Say a coin has probability $p$ chance of heads (say $p=1/100$ for instance). A trial consists of $N$ coin flips. After $M$ trials, what is the expected number of unique trial sequences?
For example a trial with $N=10$ might be: TTTTHTTTHT
Another way of saying it is, take $M$ random binary numbers of length $N$, where each digit has a $p$ chance of being a 1. What is the expected number of unique binary numbers?
Follow up, given $M$ trials, and probability $p$ what should the length of trial be such that 99% of trials are unique sequences? (reason: to find a efficient way of generating unique sparse sequences up to a small error).
There are $2^N$ possible sequences.

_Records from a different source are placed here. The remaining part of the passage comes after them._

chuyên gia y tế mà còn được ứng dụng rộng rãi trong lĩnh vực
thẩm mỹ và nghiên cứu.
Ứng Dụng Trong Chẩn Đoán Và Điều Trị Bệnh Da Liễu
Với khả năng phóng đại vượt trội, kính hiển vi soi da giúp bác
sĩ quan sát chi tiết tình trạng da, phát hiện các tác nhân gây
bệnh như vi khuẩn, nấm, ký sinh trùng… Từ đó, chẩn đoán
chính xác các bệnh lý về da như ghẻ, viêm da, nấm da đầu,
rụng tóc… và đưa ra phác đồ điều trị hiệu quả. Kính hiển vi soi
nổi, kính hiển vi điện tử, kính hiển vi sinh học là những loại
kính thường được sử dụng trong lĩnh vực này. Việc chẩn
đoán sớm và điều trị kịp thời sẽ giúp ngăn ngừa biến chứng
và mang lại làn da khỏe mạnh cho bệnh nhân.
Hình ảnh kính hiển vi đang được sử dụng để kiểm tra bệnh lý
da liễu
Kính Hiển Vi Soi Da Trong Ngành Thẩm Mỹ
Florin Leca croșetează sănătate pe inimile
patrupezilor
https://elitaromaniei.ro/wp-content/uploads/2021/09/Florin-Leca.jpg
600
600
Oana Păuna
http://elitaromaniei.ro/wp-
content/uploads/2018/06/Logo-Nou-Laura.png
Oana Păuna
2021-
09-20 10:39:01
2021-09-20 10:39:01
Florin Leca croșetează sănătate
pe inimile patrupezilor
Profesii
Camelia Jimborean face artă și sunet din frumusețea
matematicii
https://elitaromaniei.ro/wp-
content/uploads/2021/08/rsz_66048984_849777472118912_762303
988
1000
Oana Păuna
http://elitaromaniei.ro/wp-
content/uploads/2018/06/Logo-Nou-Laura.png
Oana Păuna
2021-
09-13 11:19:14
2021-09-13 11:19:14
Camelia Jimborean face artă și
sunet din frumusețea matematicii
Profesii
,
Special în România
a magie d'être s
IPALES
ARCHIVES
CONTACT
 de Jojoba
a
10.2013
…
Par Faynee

For each such sequence $s$ let $X_s$ be the indicator variable for $s$. Then of course the answer $E=\sum E[X_s]$
What is $E[X_s]$? Well, it depends on the number of Heads in $s$. If there are exactly $i$ Heads in $s$ then the probability that we see $s$ in any given trial is, of course, $p^i(1-p)^{N-i}$ from which it follows that $$ E[X_s]=1-\left(1-p^i(1-p)^{N-i}\right)^M$$
As there are exactly $\binom Ni$ sequences with exactly $i$ Heads we see that $$E=\sum_{i=0}^N \binom Ni \times \left(1-\left(1-p^i(1-p)^{N-i}\right)^M \right)$$
As a crude sanity check we remark that as $M\to \infty$ this becomes $E=\sum_0^N \binom Ni=2^N$, as of course it should.
As another, note that with $M=1$ we get $E=\sum_0^N \binom Ni p^i(1-p)^{N-i}=(p+1-p)^N=1$ as of course it should.